I'm using a Netgear R7800 with DD-WRT v3.0-r44340 std (09/10/20).
I saw saw posts to enable IPv6 in the management tab and another in the setup tab. I'm not planning to use IPv6 internally, this is just so the router CAN receive IPv6 address on the WAN. I didn't see any settings in the management tab that correlates to IPv6. The setup tab did, but i couldn't confirm if this is where i had to change things (The help page wasn't working for me, blank page).
How can i verify whether my device supports it or how to configure it (if needed)?
Joined: 31 Jul 2021 Posts: 2146 Location: All over YOUR webs
Posted: Tue Nov 30, 2021 17:39 Post subject:
@keitocorp
Pictures are worth 1000 words.
Have fun exploring your device, also your FW is very very old, you should upgrade and since its that old you should reset nvram via command line also and reconfigure manually again.
If you are not going to use ipv6 internally then there is no point... only the router would be able to use IPv6 (it could use this for dns)... your devices behind the router would only generate ipv4 and the router does not translate ipv4 to ipv6
Joined: 31 Jul 2021 Posts: 2146 Location: All over YOUR webs
Posted: Wed Dec 01, 2021 4:52 Post subject:
keitocorp wrote:
@the_joker,
much appreciated. A picture indeed tells a thousand words. i've set it up as described, hopefully everything goes without a hitch.

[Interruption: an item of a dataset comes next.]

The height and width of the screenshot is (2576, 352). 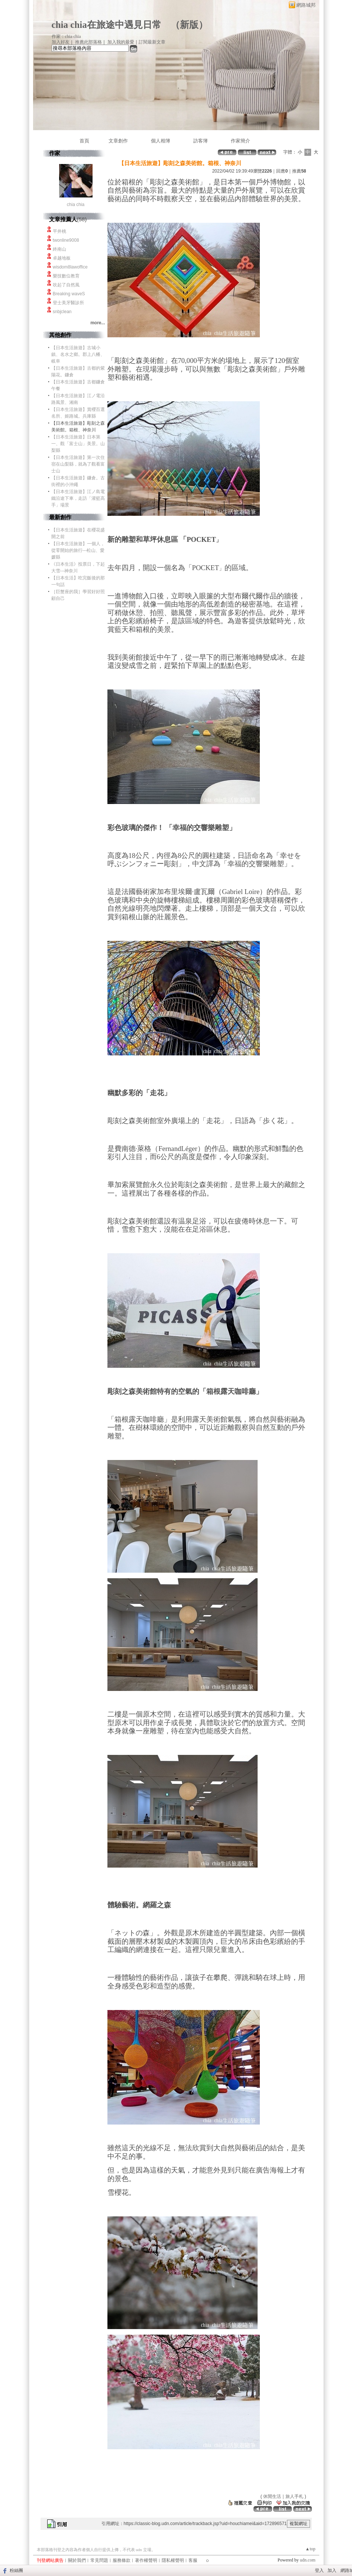 What do you see at coordinates (59, 249) in the screenshot?
I see `終南山` at bounding box center [59, 249].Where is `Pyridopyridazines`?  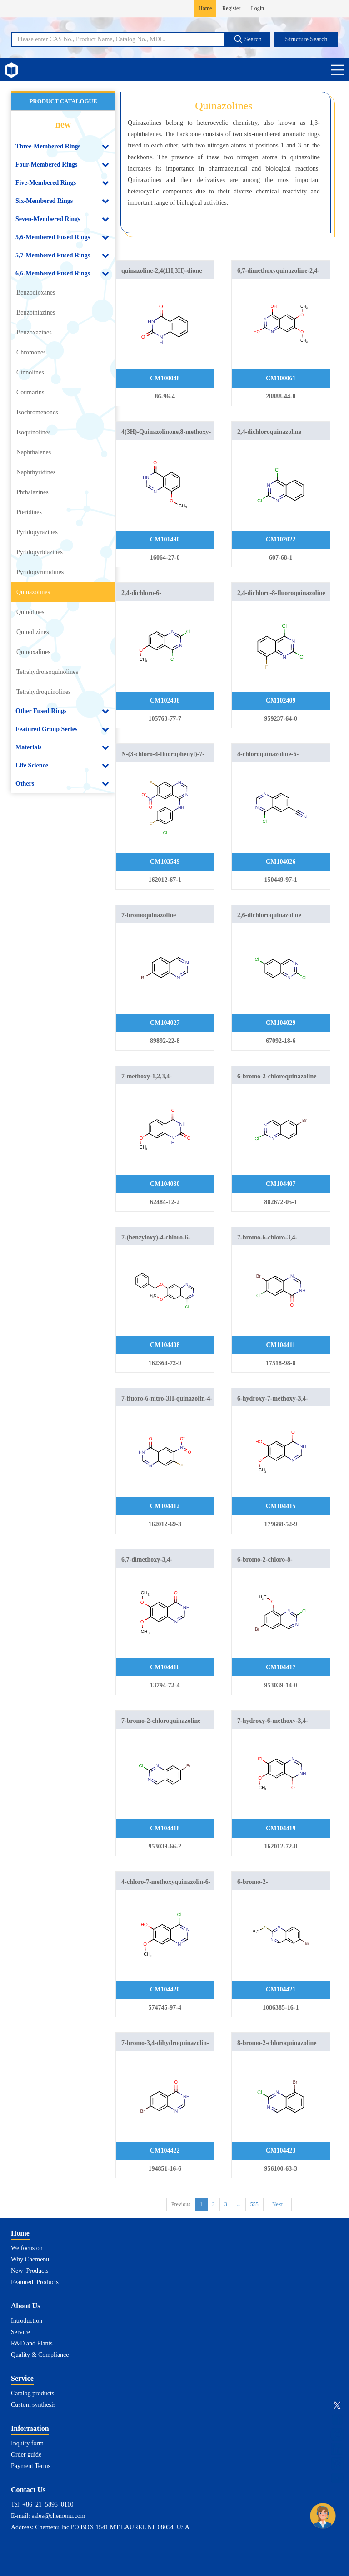
Pyridopyridazines is located at coordinates (39, 552).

I just literally toggled the setting ON for the purpose of illustrating. Those are the default settings, it may or may not work with the ISP side, idk what those will be, you should ask them.
Having said that, your ISP's modem should handle that automatically and hand out the IPv6 address to the router, just in case then if it doesn't work with this setting OFF then you can turn it on and play around.

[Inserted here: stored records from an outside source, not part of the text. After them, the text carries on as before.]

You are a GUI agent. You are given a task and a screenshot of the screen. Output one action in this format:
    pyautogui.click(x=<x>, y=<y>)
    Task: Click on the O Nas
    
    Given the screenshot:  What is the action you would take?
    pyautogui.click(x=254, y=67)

Having said that, again, IPv6 isn't going to have any benefits speed wise, and I doubt they just disable IPv4, so if I were you I would do nothing unless things break, dont fix them.
I also don't have a dedicated IP (IPv4), mine is a shared public IP pool.

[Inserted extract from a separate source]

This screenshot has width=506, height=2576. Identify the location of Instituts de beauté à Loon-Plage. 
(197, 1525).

I would also, never want a fixed IP, the ISP try to sell/charge you for the privileged and there is little reason for 99% of private users to need one.
I don't have IPv6 WAN/LAN side either, in fact, I actually disable IPv6 in all my NIC's properties)
I just want to add that my ISP's IPv6 is not straight forward and they are unwilling to help with 3rd party routers and tell me 3rd party routers are unsupported. About a year ago I had major problems with the ISP's IPv6 Server's taking over 30min to hand an IPv6 address/configuration after reboot/power-up, and it wasn't just 3rd party routers even there own routers. From early this year to about a week ago everything was Great and now I started having IPv6 issues with about 20% packet loss every 30sec.
Last couple of days I dumped the ISP's IPv6 and gone with https://tunnelbroker.net/. I have used tunnelbroker for years with my 2 other sites I support for family and it has been totally reliable and easy to setup; unlike my ISP. _________________ Home Network on Telus 1Gb PureFibre - 10GbE Copper Backbone
2x R7800 - Gateway & WiFi & 3xWireGuard - DDWRT r53562 Std k4.9
Off Site 1
R7000 - Gateway & WiFi & WireGuard - DDWRT r54517 Std
E3000 - Station Bridge - DDWRT r49626 Mega K4.4
Off Site 2
R7000 - Gateway & WiFi - DDWRT r54517 Std
E2000 - Wired ISP IPTV PVR Blocker - DDWRT r35531
Joined: 01 Dec 2021 Posts: 289 Location: Maryland, United States
Posted: Wed Dec 01, 2021 18:31 Post subject:
the-joker wrote:
@mac913
ISP's like that are a dime a dozen, should all be shot into space next time SpaceX decides to put garbage floating into space.
How hard is it to state the requirements for any setup, and if that isn't supported by any router/fw, its a whole different fish.
Yea, space, the final frontier, these are the voyages of the ISPS floating in vacuum, boldly going where no ISP has gone before.
Enjoy =)
I agree with you. Several months ago my ISP switched to vCTMS (in my area) and since then with my Netgear R6300v1 router with the original Netgear firmware it cannot maintain IPv6 for more than an hour or two. With the DD-WRT firmware the router cannot even recognize IPv6 from the WAN. It states WAN IPv6 is disabled). I also have the Netgear RAX45 router with the Netgear firmware and it has the same disconnect problem with IPv6.